CFD Online Discussion Forums (https://www.cfd-online.com/Forums/)
-   Main CFD Forum (https://www.cfd-online.com/Forums/main/)
-   -   Drag Coefficient (https://www.cfd-online.com/Forums/main/69117-drag-coefficient.html)

stay31 October 12, 2009 13:45

Drag Coefficient
 
Hey all,

I have read many threads about the drag coefficient for a cylinder and have tried all the suggestions to no avail. I am at a loss and really hoping to achieve a relevant answer. I am using gambit 2.4 to mesh the model and FLUENT 12 to do the analysis
Here is what i have done:
I am doing a steady flow, 3-D case with the standard k-epsilon model with standard wall functions. I have tried two flow speeds, one at 4.5 m/s and another at 50 m/s and have tried changing the turbulent kinetic energy ratio and dissipation rate as well as the other values found under Turbulence quantities. I have changed my yplus and ystar from min=50 and max=500 to min=30 and max=300. I have also ran the simulation using realizable k-epsilon model with enhanced wall treatment. I scale the mesh when I import the mesh into FLUENT from gambit because gambit writes everything in mm.
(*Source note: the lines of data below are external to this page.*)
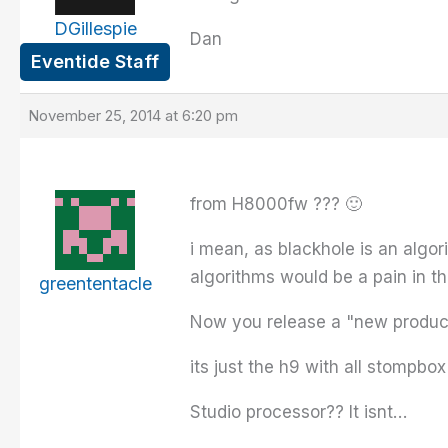
DGillespie
Dan
Eventide Staff
November 25, 2014 at 6:20 pm
from H8000fw ??? 🙂
i mean, as blackhole is an algor
algorithms would be a pain in t
greententacle
Now you release a "new product
its just the h9 with all stompbo
Studio processor?? It isnt…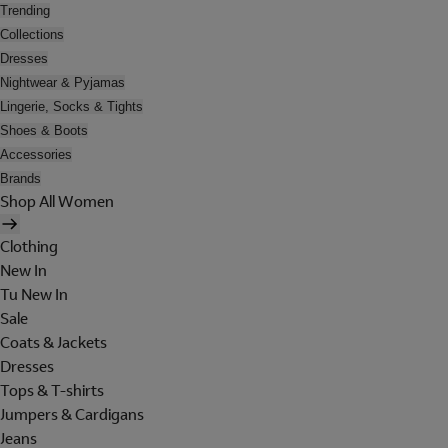
Trending
Collections
Dresses
Nightwear & Pyjamas
Lingerie, Socks & Tights
Shoes & Boots
Accessories
Brands
Shop All Women
Clothing
New In
Tu New In
Sale
Coats & Jackets
Dresses
Tops & T-shirts
Jumpers & Cardigans
Jeans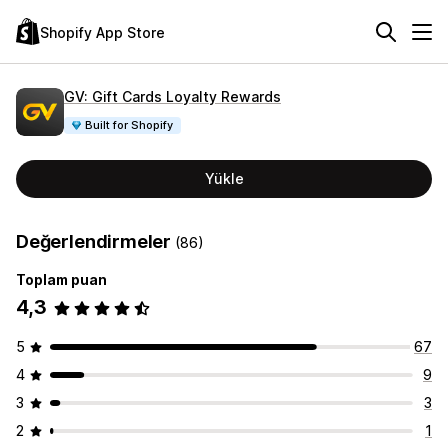
Shopify App Store
GV: Gift Cards Loyalty Rewards
Built for Shopify
Yükle
Değerlendirmeler
(86)
Toplam puan
4,3
5
67
4
9
3
3
2
1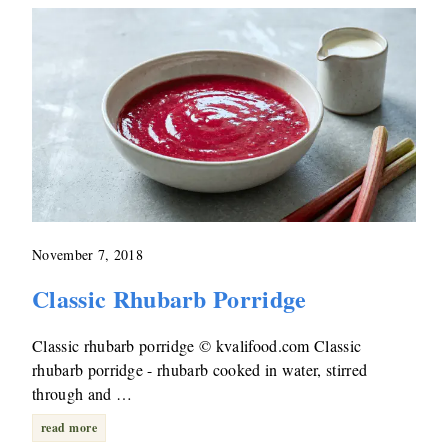
November 7, 2018
Classic Rhubarb Porridge
Classic rhubarb porridge © kvalifood.com Classic
rhubarb porridge - rhubarb cooked in water, stirred
through and …
read more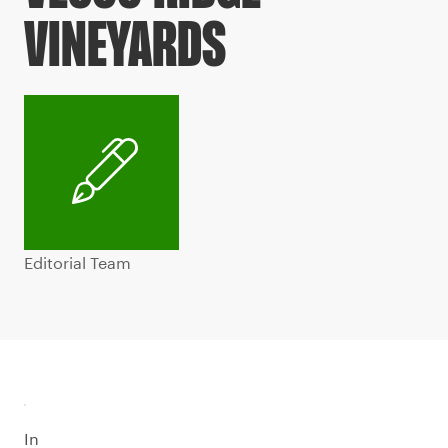
VINEYARDS
Editorial Team
In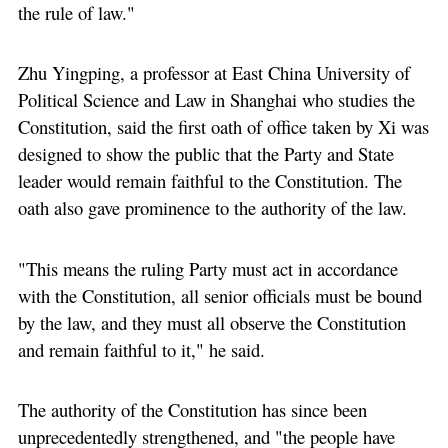
the rule of law."
Zhu Yingping, a professor at East China University of
Political Science and Law in Shanghai who studies the
Constitution, said the first oath of office taken by Xi was
designed to show the public that the Party and State
leader would remain faithful to the Constitution. The
oath also gave prominence to the authority of the law.
"This means the ruling Party must act in accordance
with the Constitution, all senior officials must be bound
by the law, and they must all observe the Constitution
and remain faithful to it," he said.
The authority of the Constitution has since been
unprecedentedly strengthened, and "the people have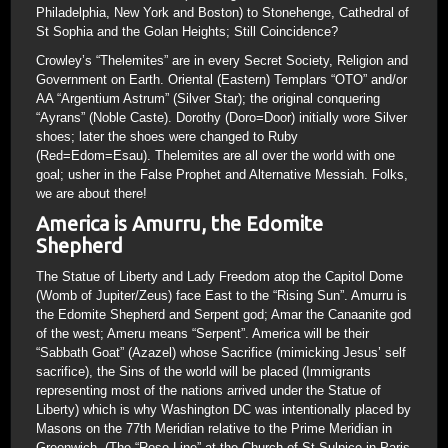
Philadelphia, New York and Boston) to Stonehenge, Cathedral of
St Sophia and the Golan Heights; Still Coincidence?
Crowley’s “Thelemites” are in every Secret Society, Religion and
Government on Earth. Oriental (Eastern) Templars “OTO” and/or
AA “Argentium Astrum” (Silver Star); the original conquering
“Ayrans” (Noble Caste). Dorothy (Doro=Door) initially wore Silver
shoes; later the shoes were changed to Ruby
(Red=Edom=Esau). Thelemites are all over the world with one
goal; usher in the False Prophet and Alternative Messiah. Folks,
we are about there!
America is Amurru, the Edomite
Shepherd
The Statue of Liberty and Lady Freedom atop the Capitol Dome
(Womb of Jupiter/Zeus) face East to the “Rising Sun”. Amurru is
the Edomite Shepherd and Serpent god; Amar the Canaanite god
of the west; Ameru means “Serpent”. America will be their
“Sabbath Goat” (Azazel) whose Sacrifice (mimicking Jesus’ self
sacrifice), the Sins of the world will be placed (Immigrants
representing most of the nations arrived under the Statue of
Liberty) which is why Washington DC was intentionally placed by
Masons on the 77th Meridian relative to the Prime Meridian in
Greenwich. (The “Rose Line” at the Church of St Sulpice in Paris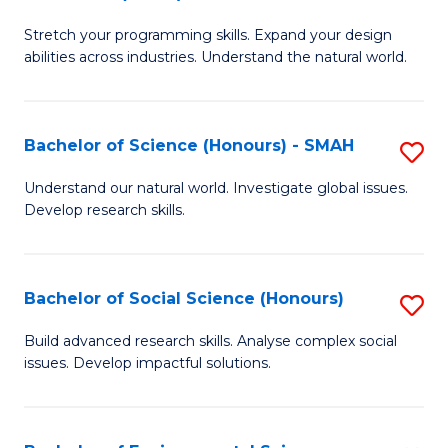
B
of
Stretch your programming skills. Expand your design
of
C
abilities across industries. Understand the natural world.
C
S
S
to
Bachelor of Science (Honours) - SMAH
S
-
C
B
B
Fa
Understand our natural world. Investigate global issues.
Develop research skills.
of
of
S
S
(
(
Bachelor of Social Science (Honours)
S
-
to
B
Build advanced research skills. Analyse complex social
S
issues. Develop impactful solutions.
C
of
to
Fa
So
C
S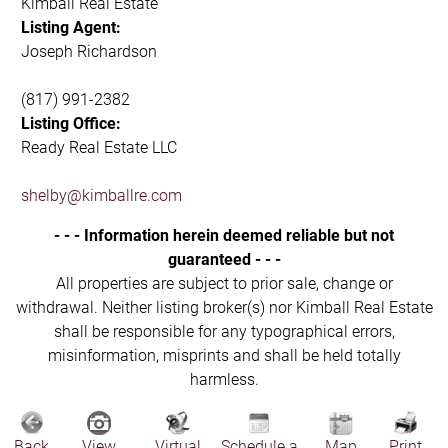
Kimball Real Estate
Listing Agent:
Joseph Richardson
(817) 991-2382
Listing Office:
Ready Real Estate LLC
shelby@kimballre.com
- - - Information herein deemed reliable but not
guaranteed - - -
All properties are subject to prior sale, change or
withdrawal. Neither listing broker(s) nor Kimball Real Estate
shall be responsible for any typographical errors,
misinformation, misprints and shall be held totally
harmless.
Back
View
Virtual
Schedule a
Map
Print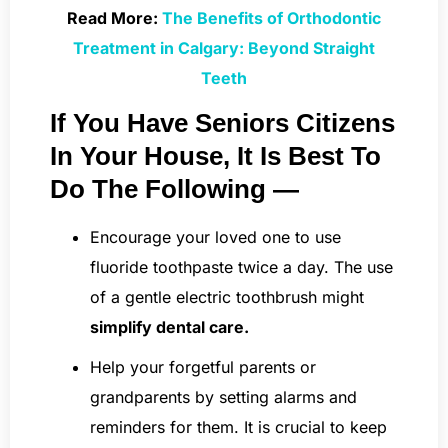
Read More:
The Benefits of Orthodontic
Treatment in Calgary: Beyond Straight
Teeth
If You Have Seniors Citizens
In Your House, It Is Best To
Do The Following —
Encourage your loved one to use
fluoride toothpaste twice a day. The use
of a gentle electric toothbrush might
simplify dental care.
Help your forgetful parents or
grandparents by setting alarms and
reminders for them. It is crucial to keep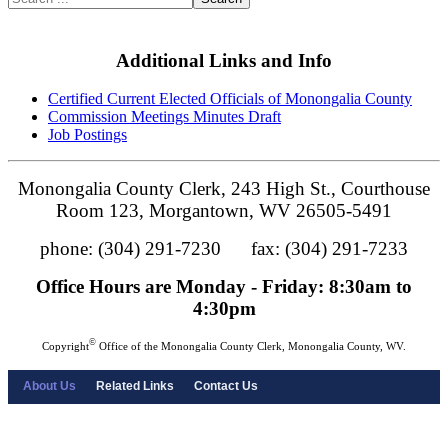
Additional Links and Info
Certified Current Elected Officials of Monongalia County
Commission Meetings Minutes Draft
Job Postings
Monongalia County Clerk, 243 High St., Courthouse
Room 123, Morgantown, WV 26505-5491
phone: (304) 291-7230 fax: (304) 291-7233
Office Hours are Monday - Friday: 8:30am to
4:30pm
©
Copyright
Office of the Monongalia County Clerk, Monongalia County, WV.
About Us
Related Links
Contact Us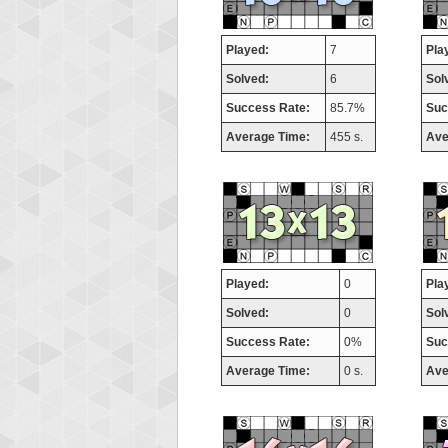
Played:
7
Pla
Solved:
6
Sol
Success Rate:
85.7%
Suc
Average Time:
455 s.
Ave
Played:
0
Pla
Solved:
0
Sol
Success Rate:
0%
Suc
Average Time:
0 s.
Ave
Highes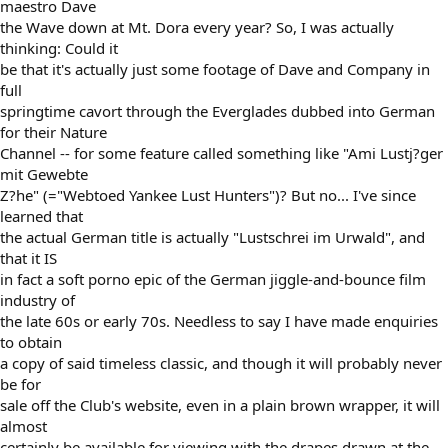
maestro Dave
the Wave down at Mt. Dora every year? So, I was actually
thinking: Could it
be that it's actually just some footage of Dave and Company in
full
springtime cavort through the Everglades dubbed into German
for their Nature
Channel -- for some feature called something like "Ami Lustj?ger
mit Gewebte
Z?he" (="Webtoed Yankee Lust Hunters")? But no... I've since
learned that
the actual German title is actually "Lustschrei im Urwald", and
that it IS
in fact a soft porno epic of the German jiggle-and-bounce film
industry of
the late 60s or early 70s. Needless to say I have made enquiries
to obtain
a copy of said timeless classic, and though it will probably never
be for
sale off the Club's website, even in a plain brown wrapper, it will
almost
certainly be available for viewing with the drapes drawn at the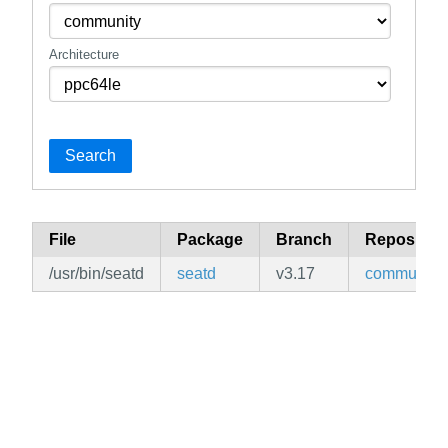
Architecture
Search
File
Package
Branch
Repositor
/usr/bin/seatd
seatd
v3.17
community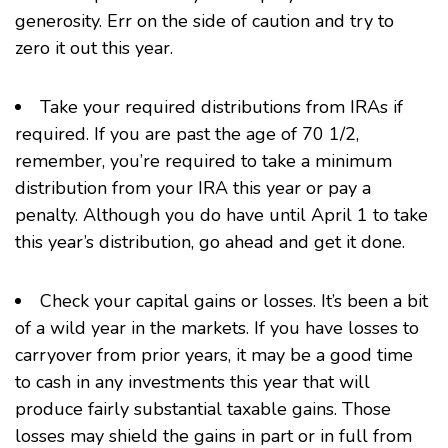
generosity. Err on the side of caution and try to
zero it out this year.
Take your
required distributions from IRAs
if
required. If you are past the age of 70 1/2,
remember, you’re required to take a minimum
distribution from your IRA this year or pay a
penalty. Although you do have until April 1 to take
this year’s distribution, go ahead and get it done.
Check your capital gains or losses. It’s been a bit
of a wild year in the markets. If you have losses to
carryover from prior years, it may be a good time
to cash in any investments this year that will
produce fairly substantial taxable gains. Those
losses may shield the gains in part or in full from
With all the above tried, and more, I still obtain a Cd~0.18-0.2 for both of the above stated flows.
Any help and/or solution is greatly appreciated, thank you!

stay

esozer October 17, 2009 11:36

I suggest you try:

1. Refine near wall grid to about y+=1
2. Use Menter's SST turbulence model
3. Don't use wall functions for this case

Wall functions don't really work well for separated/high curvature flow regions. SST model scales the eddy viscosity near the wall to account for low-Re region. So you can directly integrate to the wall.

stay31 October 17, 2009 16:01

esozer,

thank you very much for your input. I will try your suggestions and keep my fingers crossed that it works.

regards,
stay


All times are GMT -4. The time now is 00:43.